Thought it was common knowledge to not wear black to a wedding without checking - should I really have had to stipulate "no white/ivory" on the invites I sent to DHs cousins?

Well, actually, people do wear white/ivory dresses to weddings. As long as it isn't a bloody wedding dress you'd have to be pretty crazily insecure to mind someone wearing a simple cream dress with jacket and hat.

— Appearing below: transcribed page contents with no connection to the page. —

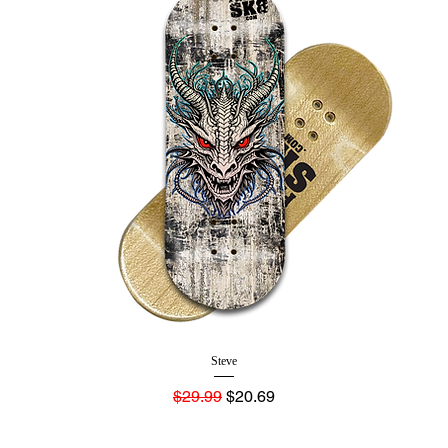
Steve
Regular Price
Sale Price
$29.99
$20.69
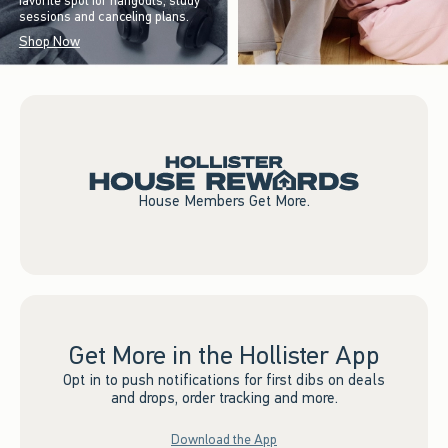
favorite spot for hangouts, study
sessions and canceling plans.
Shop Now
House Members Get More.
Get More in the Hollister App
Opt in to push notifications for first dibs on deals
and drops, order tracking and more.
Download the App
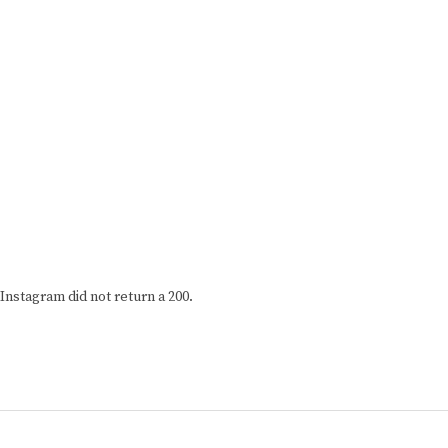
Instagram did not return a 200.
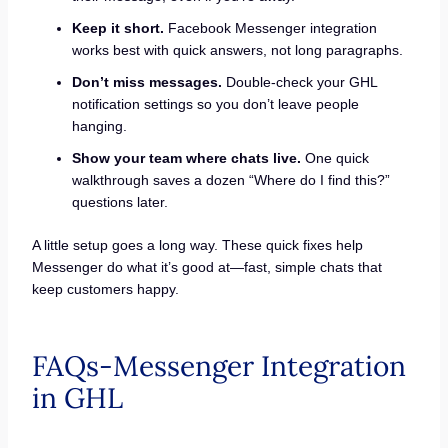
Keep it short.
Facebook Messenger integration
works best with quick answers, not long paragraphs.
Don’t miss messages.
Double-check your GHL
notification settings so you don’t leave people
hanging.
Show your team where chats live.
One quick
walkthrough saves a dozen “Where do I find this?”
questions later.
A little setup goes a long way. These quick fixes help
Messenger do what it’s good at—fast, simple chats that
keep customers happy.
FAQs-Messenger Integration
in GHL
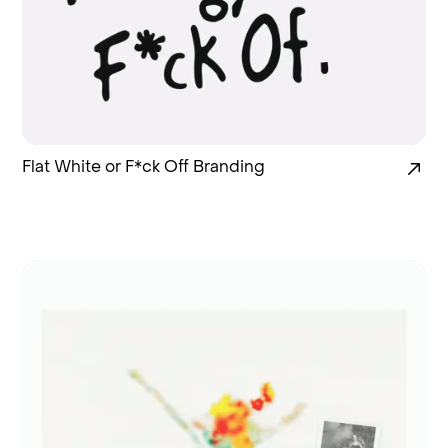
Flat White or F*ck Off Branding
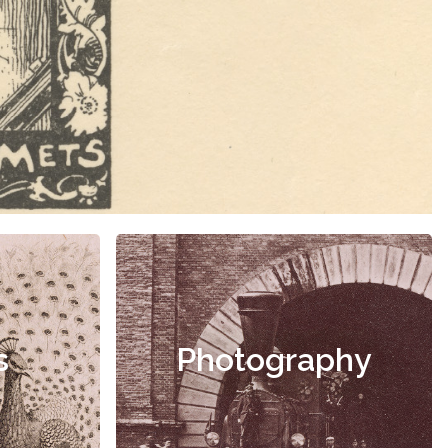
s
Photography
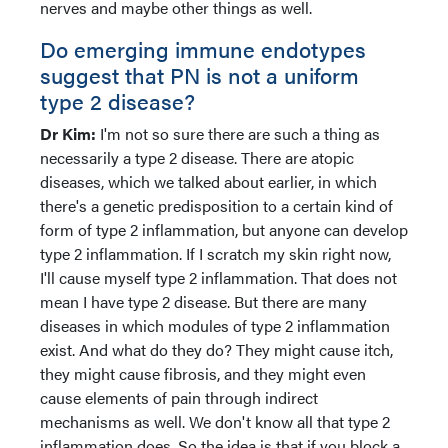
nerves and maybe other things as well.
Do emerging immune endotypes
suggest that PN is not a uniform
type 2 disease?
Dr Kim:
I'm not so sure there are such a thing as
necessarily a type 2 disease. There are atopic
diseases, which we talked about earlier, in which
there's a genetic predisposition to a certain kind of
form of type 2 inflammation, but anyone can develop
type 2 inflammation. If I scratch my skin right now,
I'll cause myself type 2 inflammation. That does not
mean I have type 2 disease. But there are many
diseases in which modules of type 2 inflammation
exist. And what do they do? They might cause itch,
they might cause fibrosis, and they might even
cause elements of pain through indirect
mechanisms as well. We don't know all that type 2
inflammation does. So the idea is that if you block a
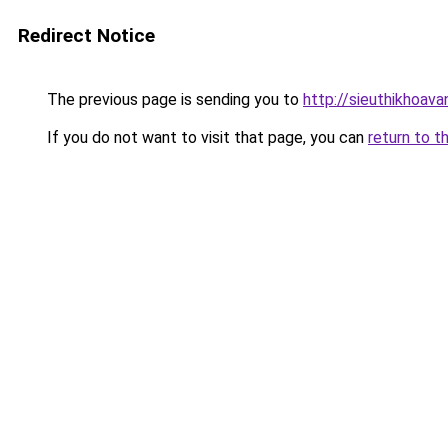
Redirect Notice
The previous page is sending you to
http://sieuthikhoav
If you do not want to visit that page, you can
return to t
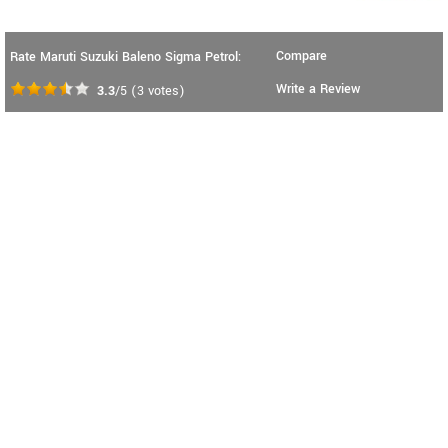
Compare
Rate Maruti Suzuki Baleno Sigma Petrol:
Write a Review
3.3
/5
(
3
votes)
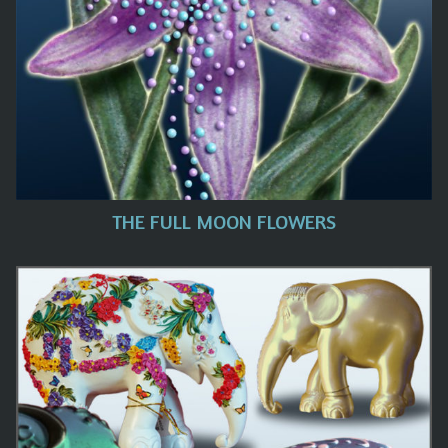
THE FULL MOON FLOWERS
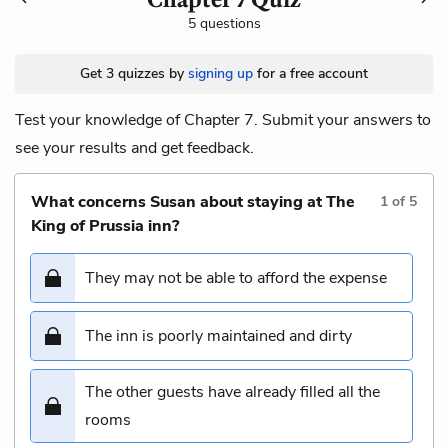
5 questions
Get 3 quizzes by
signing up
for a free account
Test your knowledge of Chapter 7. Submit your answers to
see your results and get feedback.
What concerns Susan about staying at The
1
of
5
King of Prussia inn?
They may not be able to afford the expense
The inn is poorly maintained and dirty
The other guests have already filled all the
rooms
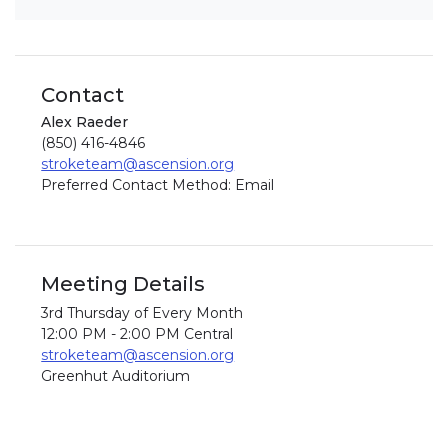
Contact
Alex Raeder
(850) 416-4846
stroketeam@ascension.org
Preferred Contact Method: Email
Meeting Details
3rd Thursday of Every Month
12:00 PM - 2:00 PM Central
stroketeam@ascension.org
Greenhut Auditorium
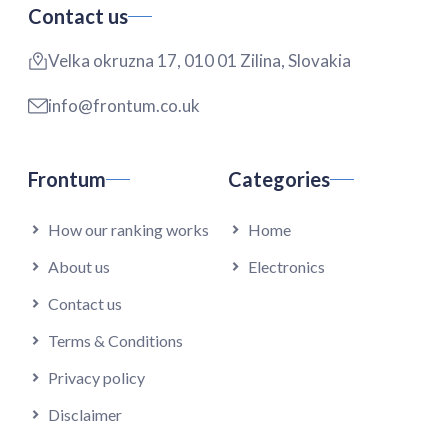
Contact us
Velka okruzna 17, 010 01 Zilina, Slovakia
info@frontum.co.uk
Frontum
Categories
How our ranking works
Home
About us
Electronics
Contact us
Terms & Conditions
Privacy policy
Disclaimer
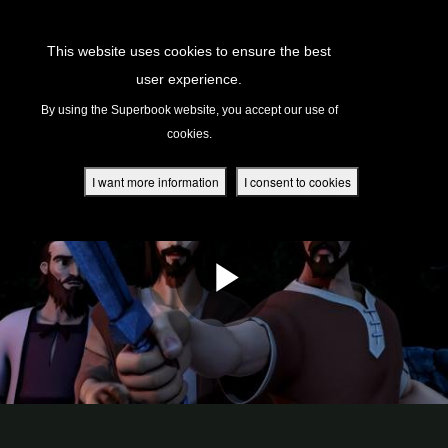
Return to Content
This website uses cookies to ensure the best
user experience.
s
By using the Superbook website, you accept our use of
cookies.
ver
des
I want more information
I consent to cookies
s
App
book Academy
book Project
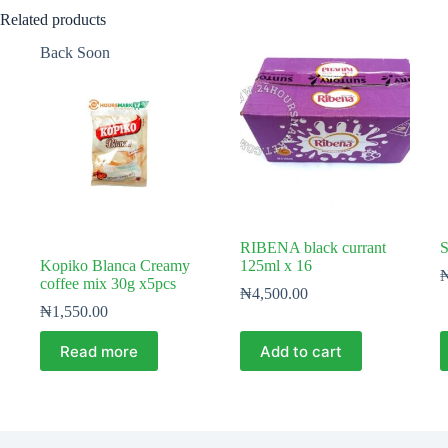
Related products
Back Soon
RIBENA black currant
S
Kopiko Blanca Creamy
125ml x 16
coffee mix 30g x5pcs
₦
4,500.00
₦
1,550.00
Read more
Add to cart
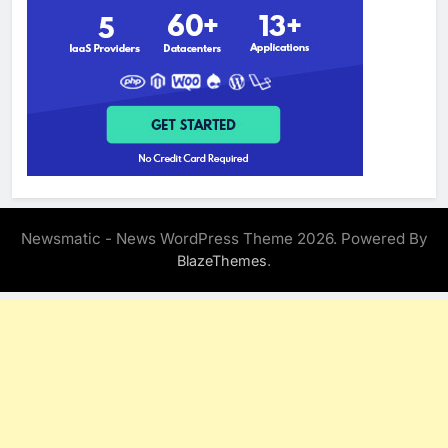
Newsmatic - News WordPress Theme 2026. Powered By
.
BlazeThemes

lancaster · 22/05/2017 11:45

As others have said no black for a wedding is a very old fashioned notion now ( apart from in Mumsnet land). Any recent weddings that I have been to, there have been plenty of guests in black.

grannytomine · 22/05/2017 12:24

No black for a wedding might be old fashioned but all black isn't, I think black from head to toe looks really inappropriate.

lancaster · 22/05/2017 12:31

No, definitely old fashioned. All black can look really lovely even to a summer wedding.

NotISaidTheWalrus · 22/05/2017 12:34

his wife to be is worried ill either 'stand out' or 'fade into the background' and could I change it?

What do they want you to do exactly? Stand out but not stand out at the same time?

GahBuggerit · 22/05/2017 12:34

Your dress looks FABULOUS op. Just divine.

Pastel accessories would be a good compromise, maybe even a pastel pashmina type thing or a jacket, but absolutely do not change that dress, its really lovely and perfect for a wedding.

Never knew wearing black was a no-no, and Ive been to lots of weddings where similar styles have been worn. How very petty and bridezilla!!

YoloSwaggins · 22/05/2017 12:49

I agree @GahBuggerit, it's very bridezilla.

When I get married, I'd love for everyone to turn up in whatever they bloody want and to be themselves and show off their personal style. How boring and controlling to demand everyone turns up in pastel!

Seems Instagram-esque and fake.

Iamastonished · 22/05/2017 13:04

I'm getting splinters from sitting on the fence. While I wouldn't choose a black outfit for a wedding I wouldn't have cared or noticed if someone had worn black to my wedding.

I think dictating a colour theme to guests is bridezilla behaviour though.

Is it so important that all the guests match in photos? Really? Hmm Isn't having your nearest and dearest there to see you get married more important? And as for ringing several guests two weeks before the wedding to ask them to change their outfits, that is really not on.